Les forces de sécurité ont refusé de dire aux familles où se trouvent les détenus, ce qui constitue « une disparition forcée au regard du droit international », selon le rapport.
En raison du manque d’informations sur le sort des détenus, des centaines de personnes ont dormi devant les centres de détention, dont la prison de Mariona, fin mai.
« Au lieu de prendre des mesures pour prévenir les abus, le président Bukele a publiquement soutenu les forces de sécurité et a agi en intimidant les quelques juges et procureurs indépendants restants dans le pays qui pourraient enquêter sur ces abus », indique le rapport. .
Le gouvernement et le Congrès dans le même but
Le maintien d’un régime d’exception a été une décision du gouvernement de Nayib Bukele exécutée par le Congrès, à la majorité officielle. L’aile législative d’El Salvador a non seulement prolongé le régime d’urgence à huit reprises, mais a également approuvé un ensemble de réformes pénales qui incluent l’emprisonnement d’adolescents à partir de 12 ans.
« Actuellement, au Salvador, il n’y a pas d’entité gouvernementale indépendante qui puisse servir de frein ou de contrepoids à l’exécutif ou garantir réparations et justice aux victimes d’abus », ajoute le rapport.

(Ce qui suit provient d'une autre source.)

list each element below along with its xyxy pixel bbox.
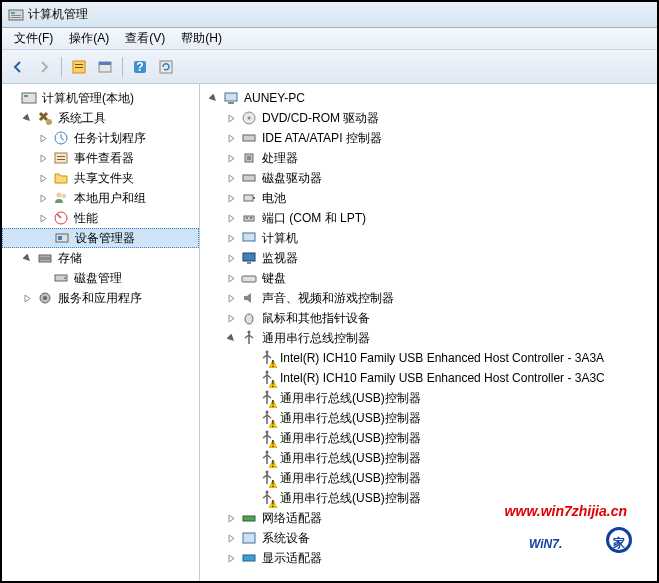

Selon les organisations, les législateurs ont sérieusement affaibli la séparation des pouvoirs. De même, il y a un démantèlement de l’indépendance judiciaire qui signifie que « les victimes de gangs ou de violations des droits de l’homme n’auront que peu ou pas accès aux recours et à la justice ».
Lors d’une conférence de presse, le directeur de la Division des Amériques de HRW a déclaré que le pays d’Amérique centrale est confronté au début d’une politique de quotas de détenus « qui, bien que nous ayons été informés qu’elle a été suspendue, a généré une série d’incitations perverses Cela nous inquiète beaucoup. »
« Guerre contre les gangs » : la réponse de l’État
Le gouvernement d’El Salvador utilise fréquemment le message de « guerre contre les gangs », avec lequel il rend public les captures de membres présumés de gangs, les sièges militaires des communautés historiquement assiégées par ces groupes et la diminution des homicides.
Selon le ministère de la Sécurité, au Salvador, il y a encore des membres de gangs en liberté, il est donc « nécessaire » de maintenir un régime d’urgence pour capturer au moins 83 000 membres de gangs.
« Bien que les circonstances dans lesquelles la suspension des droits et garanties a été décrétée se soient atténuées, la menace d’action pénale par lesdits groupes persiste, par conséquent, la suspension de l’application des mesures extraordinaires susmentionnées découlant dudit régime conduirait à un recul en cours », a déclaré le chef de l’institution après la huitième prolongation du régime à la mi-novembre.
Le taux d’homicides au Salvador, qui était sur une tendance à la baisse depuis 2015, a considérablement chuté avec l’arrivée au pouvoir de Bukele. Cela a permis de maintenir la cote de popularité du président, malgré les plaintes nationales et internationales concernant les violations des droits de l’homme dans le pays.